Cross-sectional study nested in a contemporary cohort of 144 randomly selected Brazilian infants. Data on sociodemographic, dietary, and sucking-related parameters were collected shortly after birth and at 7, 30, 60, 120, and 180 days of life. Masticatory function was assessed between the ages of 3 and 5 years, using a standardized procedure involving three foodstuffs of different consistencies, for evaluation of incision, lip competence, masticatory patterns, masticatory movements, and perioral muscle use. The quality of masticatory function was scored, and multiple linear regression was used to test for association between this score and the duration of breastfeeding.
A positive correlation was found between duration of breastfeeding and masticatory function scores (r s = 0.473; p < 0.001). Children breastfed for at least 12 months had significantly higher average scores, regardless of bottle-feeding or pacifier use. Children who were breastfed for longer were more likely to score satisfactorily across all tested parameters.
Breastfeeding has a positive impact on mastication. In our sample, duration of breastfeeding was positively associated with the quality of masticatory function at preschool age.

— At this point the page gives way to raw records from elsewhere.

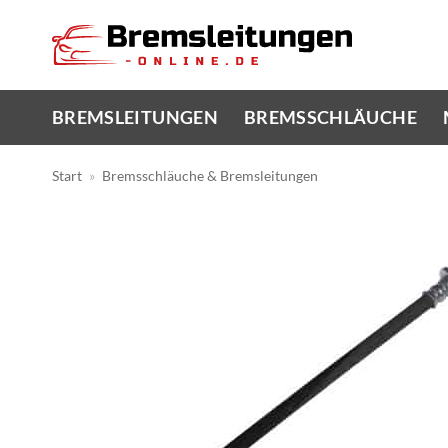
Zum
Inhalt
springen
BREMSLEITUNGEN
BREMSSCHLÄUCHE
Start
»
Bremsschläuche & Bremsleitungen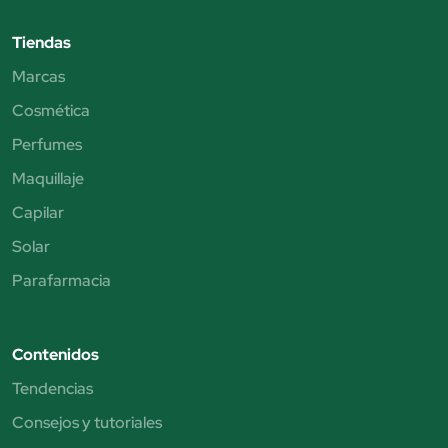
Tiendas
Marcas
Cosmética
Perfumes
Maquillaje
Capilar
Solar
Parafarmacia
Contenidos
Tendencias
Consejos y tutoriales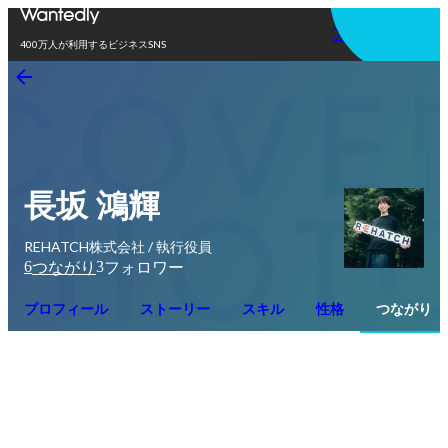
アプリを使う
400万人が利用するビジネスSNS
長坂 鴻輝
REHATCH株式会社 / 執行役員
6
3
つながり
フォロワー
プロフィール
ストーリー
スキル
性格
つながり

Many child health benefits have been attributed to breastfeeding, including the promotion of adequate oral motor development, which has a positive effect on growth and craniofacial development [1–4]. During breastfeeding, intense movement of the lips, tongue, mandible, maxilla, and cheeks occurs, with beneficial effects on the infant’s oral motor development. The jaw movements involved in extraction of milk from the breast provide major stimuli for growth of the temporomandibular joint and, consequently, encourage harmonious growth and development of the facial region . The muscles involved in breastfeeding, particularly the masseter, are the same muscles that will later (from the age of 6 months onward) carry out mastication [5, 6]. Therefore, mastication continues the process of stimulation of the orofacial muscles that began with sucking at the breast. When performed correctly, it also plays a role in the development of the maxilla and mandible and contributed, together with genetic and environmental factors, to the stability of dental occlusion and functional and muscle balance. Whereas sucking at the breast has a favorable effect on masticatory function [5, 7–9], other forms of sucking, such as those involved in bottle-feeding and pacifier use, produce different functional stimuli, which may jeopardize oral motor development and the position and strength of stomatognathic structures, with a detrimental impact on oral functions, including mastication [1, 6, 9, 10].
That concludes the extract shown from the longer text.